• **What is expected**
Could the data below be retyped exactly, without its pictures?

• **Given information**
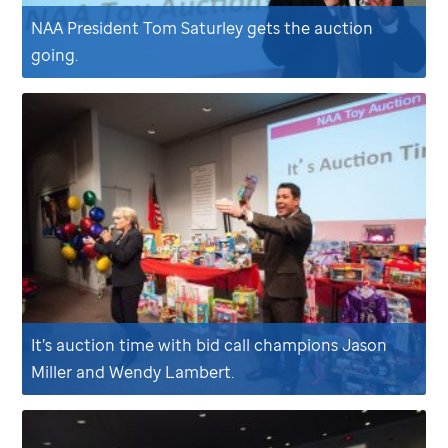
NAA President Tom Saturley gets the auction
going.
It’s auction time with bid call champions Jason
Miller and Wendy Lambert.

• **Your response**
NAA President Tom Saturley gets the auction
going.
It’s auction time with bid call champions Jason
Miller and Wendy Lambert.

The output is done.